With our first research question (see Section 1.1), we set out to explore how agents’ predictability impacts reliance, workload and trust. When comparing the agents with low reliability and high predictability to the agent with low reliability and low predictability (Delta), we noticed that both yielded poor overall task performance, even worse than when participants did not interact with any agent at all. These worst results were found across all performance indicators: F1, Recall and Precision. Moreover, participants had to compensate more for the agents’ inaccuracy, as is evidenced by higher user control times, greater reported workload and lower trust ratings. Nevertheless, when comparing agent Beta (low reliability, high predictability) to agent Delta (low reliability, low predictability), we found that participants performed slightly better with agent Beta, in addition to spending slightly less time correcting the agent and reporting significantly lower cognitive workloads. This suggests that when an agent’s behavior is more predictable by making errors in a systematic way, participants are able to compensate for its inaccuracy better.
When comparing agent Alpha (high reliability, high predictability) to agent Gamma (high reliability, low predictability), we found that participants achieved significantly higher performance with Alpha. They also corrected agent Alpha significantly less and reported significantly lower workload. These results further suggest that when an agents behavior is more predictable, participants could not only better compensate for the agents’ imprecision, but also adapt and work with the agent better, resulting in an overall better task performance.

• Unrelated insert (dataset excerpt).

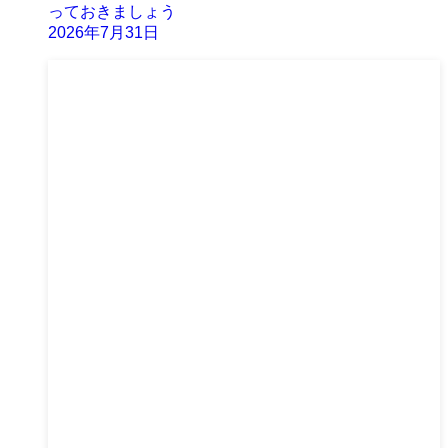
っておきましょう
2026年7月31日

Overall these findings suggest that, in the case of imperfect automation, predictability in the way an agent makes errors is important. When compared to agents with low predictability, at the same level of agents’ performance, an agent with high predictability allow users to adapt better and quicker to the agent’s behavior, which results in a higher reported trust in the agent, better task performance and reduced cognitive load.
We further hypothesized that it is possible to infer trust in an agent using information collected during human-agent interactions. To investigate this area, we first sought to determine which factors were the most important to predict participants’ perceived trust in agents. Table 3 shows correlations between trust ratings and other variables monitored in our study. While previous work hypothesized that performance is the most important predictive factor of users’ trust in agents (Hoff and Bashir, 2015), our results show that the different performance indicators used in our study (F1, Recall and Precision) are only moderately correlated with trust ratings. Moreover, our findings reveal that reliance, expressed by the amount of time users spent correcting the agents, was the metric most correlated with trust, which is in line with previous work (Dzindolet et al., 2003; Lee and See, 2004). However, we found that cognitive load (expressed with Raw Nasa TLX scores) was more strongly correlated with users’ reported trust in the agents than task performance. This finding is consistent with other work that focused on predictive decision making, where cognitive load was found to be affected by trust, reliance and the overall difficulty of the task. (Alvarado-Valencia and Barrero, 2014; Zhou et al., 2019). To further explore which combinations of factors could predict trust ratings best, we performed several multi-linear regressions. We achieved the best results (see Table 4) by using data related to users’ reliance on the agents, performance scores and the difficultly of the task. These findings suggest that it is important to consider both performance and reliance metrics in order to infer users’ trust in an agent more effectively. Moreover, we demonstrated that it is possible to predict users’ trust ratings with a very high correlation.
Our study represents a step forward toward understanding the evolution of trust in Human-Agent Interaction as it uses real-time interactions data to detect changes in users’ behaviors. However, additional tests on the variables that influence trust the most in human-agent interactions should be conducted in different contexts in order to further verify what components are the most important for the building and maintaining of the human-agent trust relationship. While in this work we only considered user control time as a measure of reliance, other behavioral measures could be included, such as the number of corrections issued by users, or the amount of time users spent monitoring the agents actions while not directly correcting them. Such measures could be used to further enhance the real-time prediction of trust in agents. The main advantages of being able to monitor this trust relationship in real-time resides in the ability to continuously monitor trusts relationships based on interactions, without the need to interrupt human operators.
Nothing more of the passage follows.